Before before, dinner time?


“For New Yorkers, 6pm is the new 8pm,” wrote the New York Times this month, about rush hour in Big Apple restaurants. Are the Montrealers following the same trend? Some yes. And they are reconnecting with a very Québec tradition: that of having dinner early.

Posted at 6:00

Catherine Handfield

Catherine Handfield
The print

Stuart Lachovsky, vice president of sales and strategic partnership at Libro, a Quebec-based reservation management platform, confirms that the 18-hectare time slot has also been the wind in Quebec’s sails since the pandemic. “Between 2019 and 2022, in Quebec, the number of bookings at 6pm increased by 56%,” says Lachovsky.

The number of bookings has also increased for the other time slots, because people are more likely to book than before (“during COVID it was an obligation and we still do it”), but the increase is less marked (around 30 %) at other times, says Stuart Lachovsky. “It looks like 6:30 pm is early evening in restaurants in Montreal, “he says.

Mr. Lachovsky attributes this to habits formed during the pandemic … but also to labor shortages. Due to a lack of staff, restaurants are forced to close their kitchens earlier, sometimes as early as 8pm or 9pm, he says. Other restaurants have changed formula and now offer two services: one around 18:00, the other around 20:30.

At the Express, on rue Saint-Denis, the crowd is more constant today than it was before the pandemic, notes co-owner Mario Brossoit. The truce the team observed between 2pm and 7pm is a thing of the past, he said. “Afternoons never end … and evenings start in the afternoon”, explains Mr. Brossoit, who also sees it as a consequence of teleworking and self-employment.

At Tapeo, in Villeray, the owners observe a slowdown for the last service, at 21, and perhaps greater enthusiasm for the very first, at 17: 30-18: 00. On the way from The print, at 5:30 pm, Paul Farrington and Rose Villano had just ordered their tapas. “We always ate early,” says Paul, who sees this as a very typical Quebec habit. “I realize there are even fewer people around us,” says Rose.

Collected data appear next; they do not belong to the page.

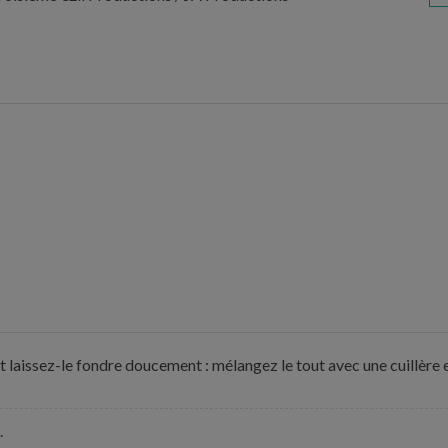
t et laissez-le fondre doucement : mélangez le tout avec une cuillère 
.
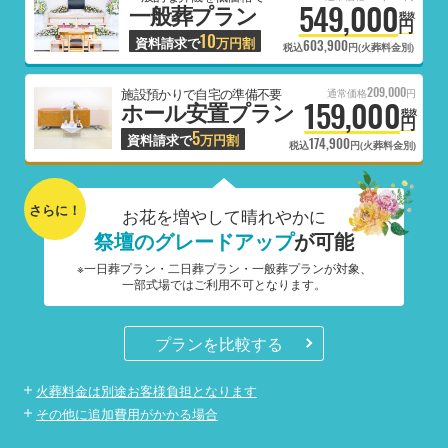
549,000
一般葬プラン
税抜
円
10
資料請求で
万円割
603,900
税込
円(火葬料金別)
209,000
施設預かりで自宅の準備不要
通常価格
円
159,000
ホール安置プラン
税抜
円
5
資料請求で
万円割
174,900
税込
円(火葬料金別)
さらに！
お花を増やして晴れやかに
祭壇のグレードアップ
が可能
※一日葬プラン・二日葬プラン・一般葬プランが対象、
一部式場ではご利用不可となります。
プランを比較する
火葬料金は別途お客様負担となります
その他に追加費用がかかる場合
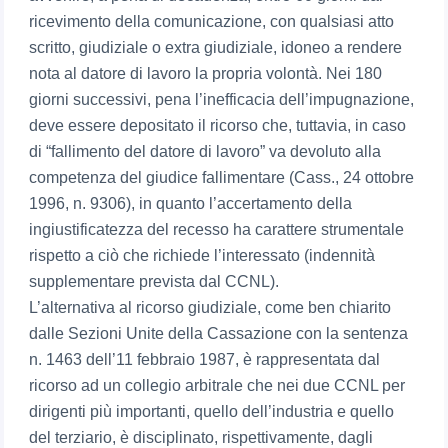
ricevimento della comunicazione, con qualsiasi atto
scritto, giudiziale o extra giudiziale, idoneo a rendere
nota al datore di lavoro la propria volontà. Nei 180
giorni successivi, pena l’inefficacia dell’impugnazione,
deve essere depositato il ricorso che, tuttavia, in caso
di “fallimento del datore di lavoro” va devoluto alla
competenza del giudice fallimentare (Cass., 24 ottobre
1996, n. 9306), in quanto l’accertamento della
ingiustificatezza del recesso ha carattere strumentale
rispetto a ciò che richiede l’interessato (indennità
supplementare prevista dal CCNL).
L’alternativa al ricorso giudiziale, come ben chiarito
dalle Sezioni Unite della Cassazione con la sentenza
n. 1463 dell’11 febbraio 1987, è rappresentata dal
ricorso ad un collegio arbitrale che nei due CCNL per
dirigenti più importanti, quello dell’industria e quello
del terziario, è disciplinato, rispettivamente, dagli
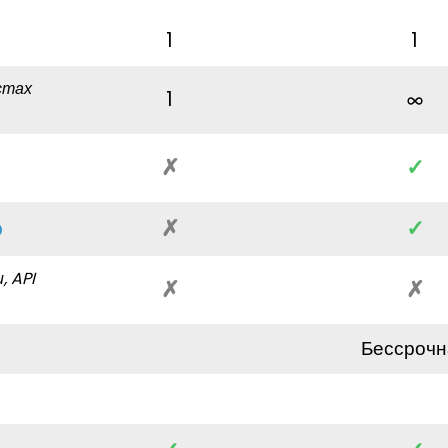
1
1
стах
1
✗
✓
✗
✓
, API
✗
✗
Бессрочн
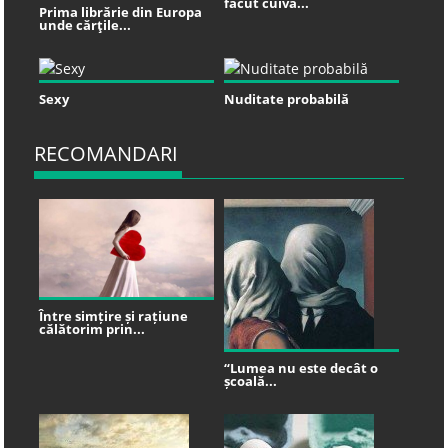
făcut cuiva...
Prima librărie din Europa
unde cărţile...
Sexy
Nuditate probabilă
RECOMANDARI
Între simțire și rațiune
călătorim prin...
“Lumea nu este decât o
școală...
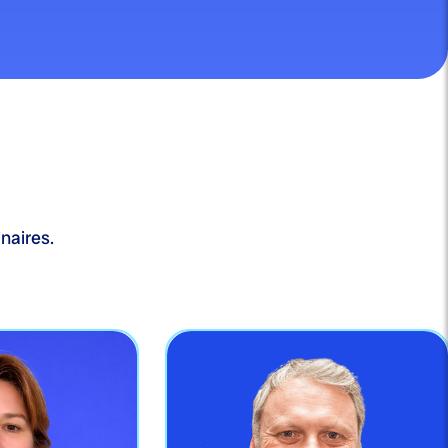
naires.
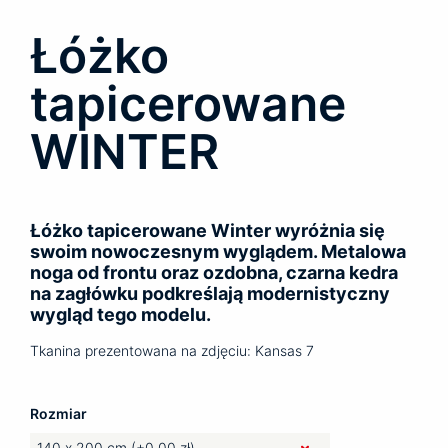
Łóżko
tapicerowane
WINTER
Łóżko tapicerowane Winter wyróżnia się
swoim nowoczesnym wyglądem. Metalowa
noga od frontu oraz ozdobna, czarna kedra
na zagłówku podkreślają modernistyczny
wygląd tego modelu.
Tkanina prezentowana na zdjęciu: Kansas 7
Rozmiar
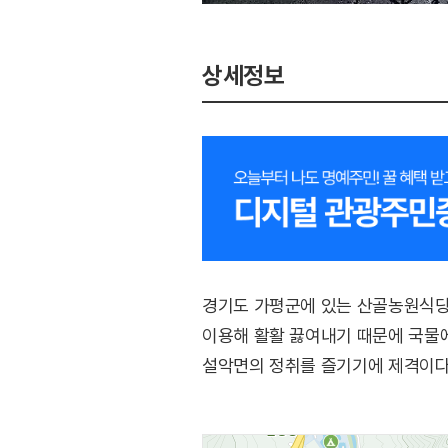
상세정보
경기도 가평군에 있는 산골농원식당
이용해 활활 끓여내기 때문에 국물
설악면의 정취를 즐기기에 제격이다.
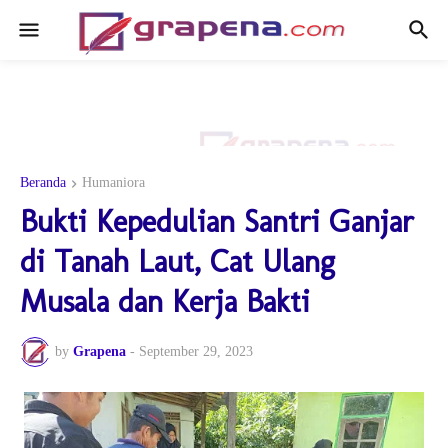
Beranda
Humaniora
Bukti Kepedulian Santri Ganjar
di Tanah Laut, Cat Ulang
Musala dan Kerja Bakti
by
Grapena
-
September 29, 2023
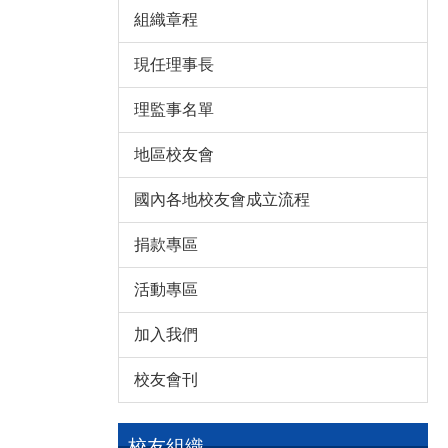
組織章程
現任理事長
理監事名單
地區校友會
國內各地校友會成立流程
捐款專區
活動專區
加入我們
校友會刊
校友組織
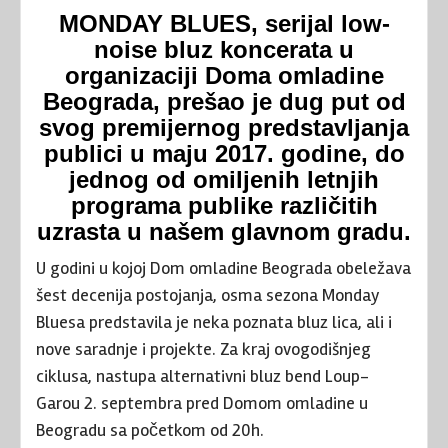
MONDAY BLUES, serijal low-
noise bluz koncerata u
organizaciji Doma omladine
Beograda, prešao je dug put od
svog premijernog predstavljanja
publici u maju 2017. godine, do
jednog od omiljenih letnjih
programa publike različitih
uzrasta u našem glavnom gradu.
U godini u kojoj Dom omladine Beograda obeležava
šest decenija postojanja, osma sezona Monday
Bluesa predstavila je neka poznata bluz lica, ali i
nove saradnje i projekte. Za kraj ovogodišnjeg
ciklusa, nastupa alternativni bluz bend Loup-
Garou 2. septembra pred Domom omladine u
Beogradu sa početkom od 20h.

Why should people have dinner earlier today? Perhaps, after the pandemic, “they prioritize sleep and give their bodies a few hours to digest before bed, do intermittent fasting, or swap cocktails for low or no-alcohol drinks,” the reporter wrote. New York Times.

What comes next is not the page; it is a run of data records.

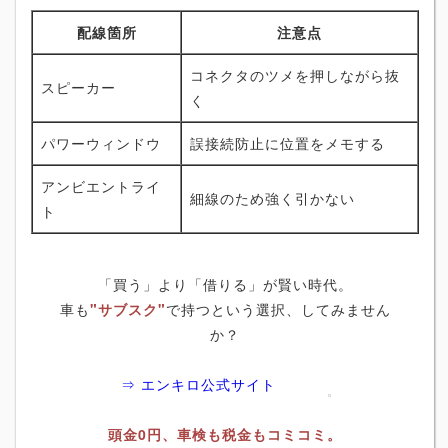
配線箇所
注意点
コネクタのツメを押しながら抜
スピーカー
く
パワーウィンドウ
誤接続防止に位置をメモする
アンビエントライ
細線のため強く引かない
ト
「買う」より「借りる」が賢い時代。
車も
"サブスク"
で持つという選択、してみません
か？
⇒ エンキロ公式サイト
頭金0円、車検も税金もコミコミ。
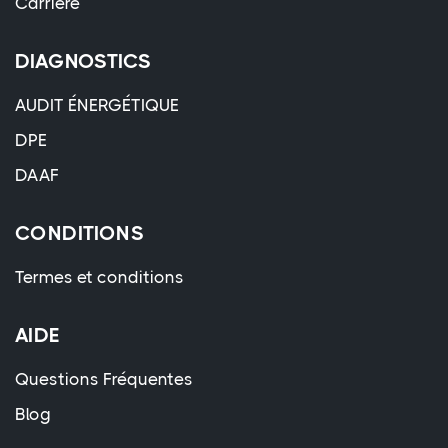
Carrière
DIAGNOSTICS
AUDIT ÉNERGÉTIQUE
DPE
DAAF
CONDITIONS
Termes et conditions
AIDE
Questions Fréquentes
Blog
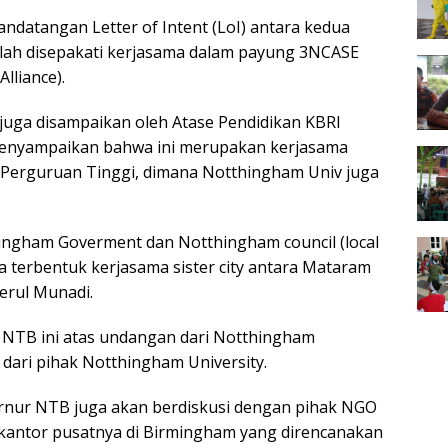
ndatangan Letter of Intent (LoI) antara kedua
elah disepakati kerjasama dalam payung 3NCASE
lliance).
juga disampaikan oleh Atase Pendidikan KBRI
 menyampaikan bahwa ini merupakan kerjasama
n Perguruan Tinggi, dimana Notthingham Univ juga
ingham Goverment dan Notthingham council (local
 terbentuk kerjasama sister city antara Mataram
erul Munadi.
NTB ini atas undangan dari Notthingham
dari pihak Notthingham University.
ernur NTB juga akan berdiskusi dengan pihak NGO
di kantor pusatnya di Birmingham yang direncanakan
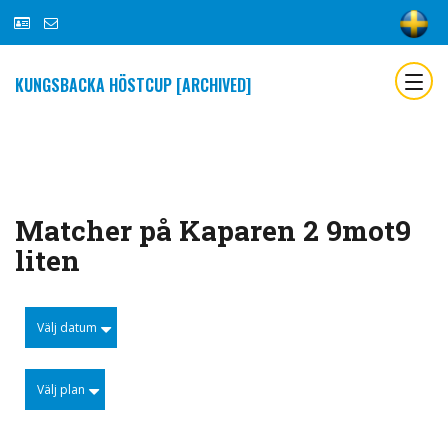
KUNGSBACKA HÖSTCUP [ARCHIVED]
Matcher på Kaparen 2 9mot9
liten
Välj datum
Välj plan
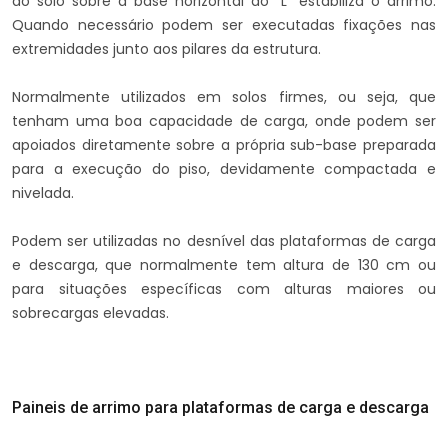
do solo sobre a base horizontal do “L” estabiliza o arrimo.
Quando necessário podem ser executadas fixações nas
extremidades junto aos pilares da estrutura.
Normalmente utilizados em solos firmes, ou seja, que
tenham uma boa capacidade de carga, onde podem ser
apoiados diretamente sobre a própria sub-base preparada
para a execução do piso, devidamente compactada e
nivelada.
Podem ser utilizadas no desnível das plataformas de carga
e descarga, que normalmente tem altura de 130 cm ou
para situações específicas com alturas maiores ou
sobrecargas elevadas.
Paineis de arrimo para plataformas de carga e descarga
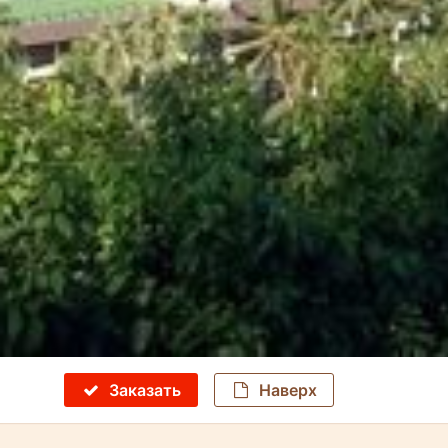
Заказать
Наверх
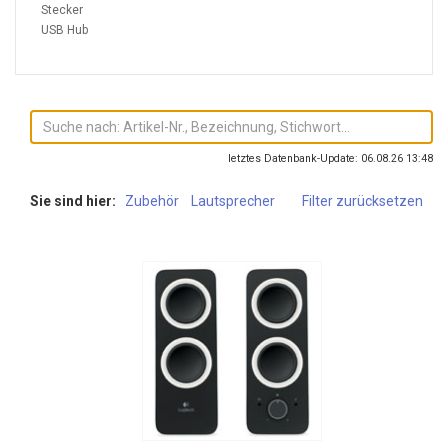
Stecker
USB Hub
letztes Datenbank-Update: 06.08.26 13:48
Sie sind hier:
Zubehör
Lautsprecher
Filter zurücksetzen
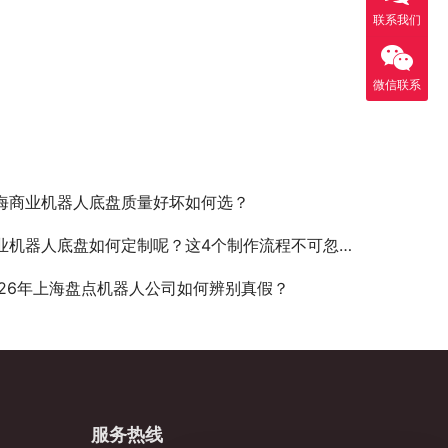
联系我们
微信联系
海商业机器人底盘质量好坏如何选？
业机器人底盘如何定制呢？这4个制作流程不可忽略！
026年上海盘点机器人公司如何辨别真假？
服务热线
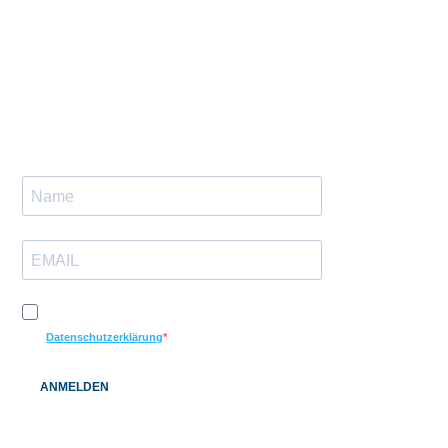
info@bauenundleben.com
Lob & Kritik
Nutzungsbedingungen
Gutscheinkarte
Impressum
Datenschutz
Newsletteranmeldung
Ich möchte Ihren Newsletter erhalten und akzeptiere die
Datenschutzerklärung
ANMELDEN
© 2026 BAUEN+LEBEN Service GmbH & Co. KG |
Impressum
|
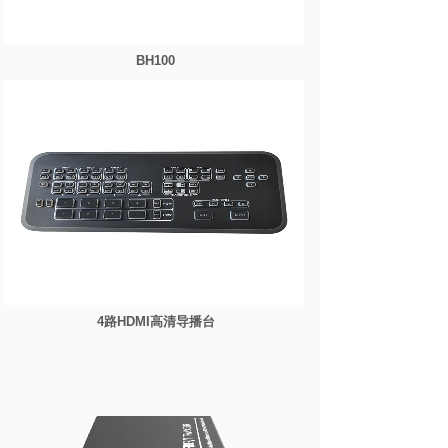
BH100
4路HDMI高清导播台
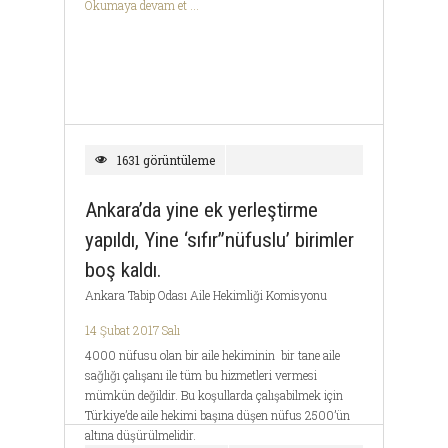
Okumaya devam et ...
1631 görüntüleme
Ankara’da yine ek yerleştirme
yapıldı, Yine ‘sıfır’’nüfuslu’ birimler
boş kaldı.
Ankara Tabip Odası Aile Hekimliği Komisyonu
14 Şubat 2017 Salı
4000 nüfusu olan bir aile hekiminin bir tane aile
sağlığı çalışanı ile tüm bu hizmetleri vermesi
mümkün değildir. Bu koşullarda çalışabilmek için
Türkiye’de aile hekimi başına düşen nüfus 2500’ün
altına düşürülmelidir.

The pandemic – a major social upheaval – has changed many of our behaviors, and it wouldn’t be surprising if it also affected our restaurant habits, estimates Roxane de la Sablonnière, a professor in the University’s psychology department. Montreal. “We worked a lot more from home and maybe we want to have dinner earlier, to have time to relax later,” she says. The question is will it stay? ”

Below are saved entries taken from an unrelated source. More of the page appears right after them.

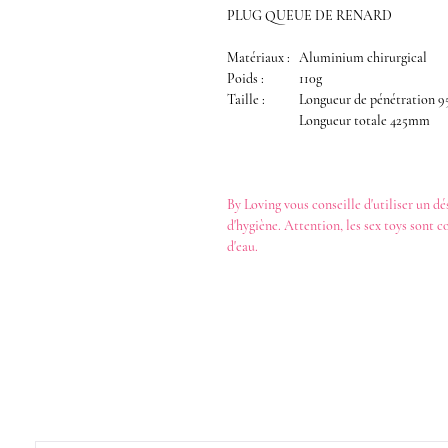
PLUG QUEUE DE RENARD
Matériaux :
Aluminium chirurgical
Poids :
110g
Taille :
Longueur de pénétration
Longueur totale 425mm
By Loving
vous conseille d'utiliser un
dé
d'hygiène. Attention, les
sex toys
sont c
d'eau
.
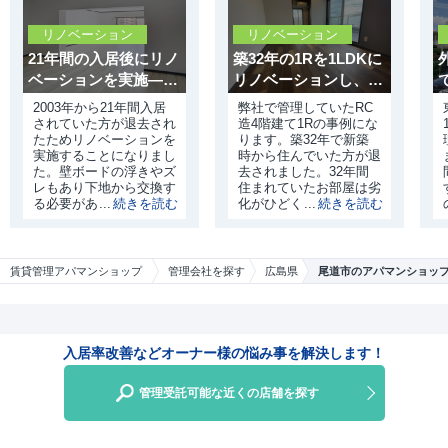
リノベーション
リノベーション
21年間の入居後にリノ
築32年の1Rを1LDKに
ベーションを実施——
リノベーションし、1
老朽化した設備を一新
カ月で満室を実現
2003年から21年間入居
弊社で管理していたRC
されていた方が退去され
造4階建て1Rの事例にな
たためリノベーションを
ります。築32年で新築
実施することになりまし
時から住んでいた方が退
た。壁ボードの浮きやズ
去されました。32年間
レもあり下地から交換す
住まれていたお部屋は劣
る必要がありました。当
化がひどく、原状回復す
然、水回りは劣化をして
る費用も多くかかる状況
おり今後の経営を考えた
でした。そのため私たち
場合には入替を行う必要
は、
がありました。
賃貸管理アパマンショップ
管理会社を探す
広島県
尾道市のアパマンショッ
入居率改善などオーナー様の悩み事を解決します！
管理受託可能な近くの店舗を探す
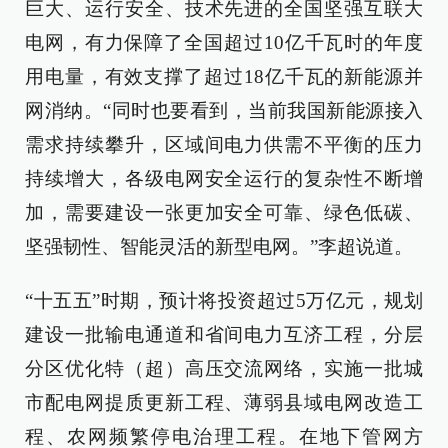
巨大、运行安全、技术先进的全国坚强互联大
电网，有力保障了全国超过10亿千瓦时的年度
用电量，有效支撑了超过18亿千瓦的新能源并
网消纳。“同时也要看到，当前我国新能源接入
需求持续攀升，区域间电力供需不平衡的压力
持续增大，各级电网安全运行的复杂性不断增
加，需要建设一张更加安全可靠、绿色低碳、
坚强韧性、智能灵活的新型电网。”李超说道。
“十五五”时期，预计将投资超过5万亿元，规划
建设一批输电通道和省间电力互济工程，分层
分区优化特（超）高压交流网络，实施一批城
市配电网提质更新工程、薄弱县域电网改造工
程、农网频繁停电治理工程。在地下管网方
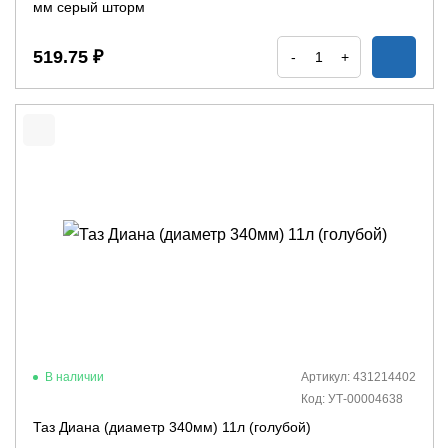
мм серый шторм
519.75 ₽
-
+
В наличии
Артикул: 431214402
Код: УТ-00004638
Таз Диана (диаметр 340мм) 11л (голубой)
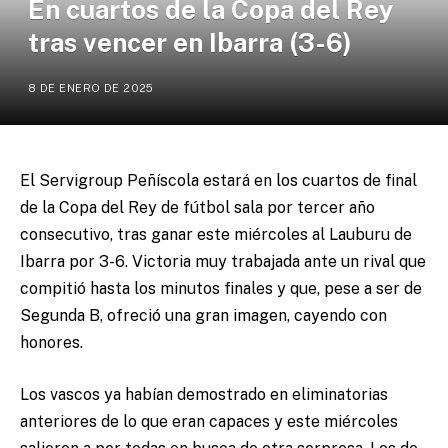
En cuartos de la Copa del Rey
tras vencer en Ibarra (3-6)
8 DE ENERO DE 2025
El Servigroup Peñíscola estará en los cuartos de final
de la Copa del Rey de fútbol sala por tercer año
consecutivo, tras ganar este miércoles al Lauburu de
Ibarra por 3-6. Victoria muy trabajada ante un rival que
compitió hasta los minutos finales y que, pese a ser de
Segunda B, ofreció una gran imagen, cayendo con
honores.
Los vascos ya habían demostrado en eliminatorias
anteriores de lo que eran capaces y este miércoles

At the Vin mon Lapin restaurant in Little Italy, after a pandemic truce, the night owls are back in strength, assures co-owner Vanya Filipovic. “Last night at 9:45 pm the restaurant was full,” she said.

In Quebec, you eat early

When we look at the history of Quebec, in working-class families, we “ate early,” sums up Myriam Wojcik, historical head of the series. Kebec, in Tele-Quebec. The rush hour obviously varies according to the type of restaurant, but this habit of going out to eat at 7 or 8 pm in the most gourmet restaurants seems recent to him.

The custom of having dinner at 5pm comes to us from the British, he says. “While, for the French, the midday meal is very important, for the British it is the evening meal,” says Ms.myself Wojcik. Since the British are “sorteux”, it is also under their influence that the inns multiplied in the nineteenth century.And century. It was also in this century that the first good restaurants appeared in hotels.

And in the first decades of the twentiethAnd century, it was obviously snacks that were popular. They were popping up like mushrooms in the popular neighborhoods.

“Great gastronomy was not part of Quebec traditions,” says Myriam Wojcik, whose father, Henry Wojcik, is also a pioneer of Quebec gastronomy. In 1967 she opened Fado, which would later become Fadeau, one of the largest restaurants in the province. Her father and her peers worked hard, she says, to convince clients that this “ephemeral pleasure” was worth the money.

“It becomes an experience to be in a restaurant, to eat well, in a pleasant environment with the people you love. And this is recent in our culture ”, concludes Myriam Wojcik.